Wir schreiben das Jahr 2001 und ich befinde mich im Schlafzimmer von Gareth und Greg, meinen Zwillingsfreunden. Zwillinge haben die beneidenswerte Fähigkeit, ihre Geburtstagsgeschenke zu vervielfachen. Das bedeutet, dass Gareth und Greg eine PS2 und Grand Theft Auto III zum Geburtstag bekommen haben, während ich mich weiterhin mit Daytona USA auf meinem Sega Saturn begnügen muss. Ich gehe zu Gareth und Greg, weil ihre Mutter Marken-Cola kauft. Ich gehe zu Gareth und Greg, um mit staunenden Augen in die Zukunft zu blicken.

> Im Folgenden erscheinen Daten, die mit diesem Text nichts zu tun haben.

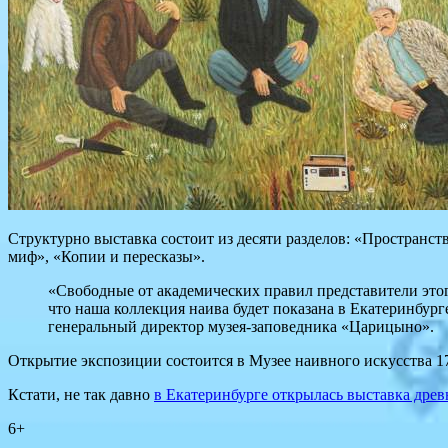
Структурно выставка состоит из десяти разделов: «Пространст
миф», «Копии и пересказы».
«Свободные от академических правил представители это
что наша коллекция наива будет показана в Екатеринбург
генеральный директор музея-заповедника «Царицыно».
Открытие экспозиции состоится в Музее наивного искусства 17
Кстати, не так давно
в Екатеринбурге открылась выставка древ
6+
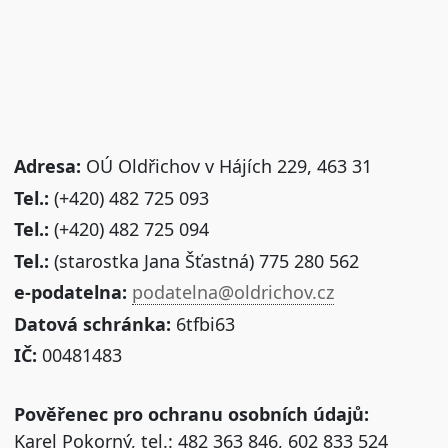
Adresa:
OÚ Oldřichov v Hájích 229, 463 31
Tel.:
(+420) 482 725 093
Tel.:
(+420) 482 725 094
Tel.:
(starostka Jana Šťastná) 775 280 562
e-podatelna:
podatelna@oldrichov.cz
Datová schránka:
6tfbi63
IČ:
00481483
Pověřenec pro ochranu osobních údajů:
Karel Pokorný, tel.: 482 363 846, 602 833 524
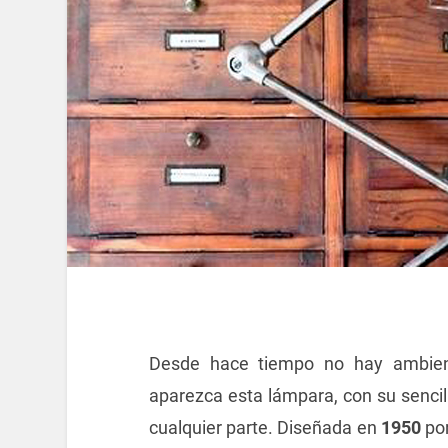
Desde hace tiempo no hay ambient
aparezca esta lámpara, con su sencil
cualquier parte. Diseñada en
1950
po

Technisch gesehen ist es illegal, was wir tun: Als gerade einmal 14-Jährige spielen wir ein Spiel, das ab 18 freigegeben ist. Aber wir sind gerade inmitten eines wichtigen Augenblicks der Infantilkultur – South Park! Jackass! “It’s Goin’ Down” von The X-Ecutioners feat. Mike Shinoda! Da wird die Altersfreigabe zur Nebensache.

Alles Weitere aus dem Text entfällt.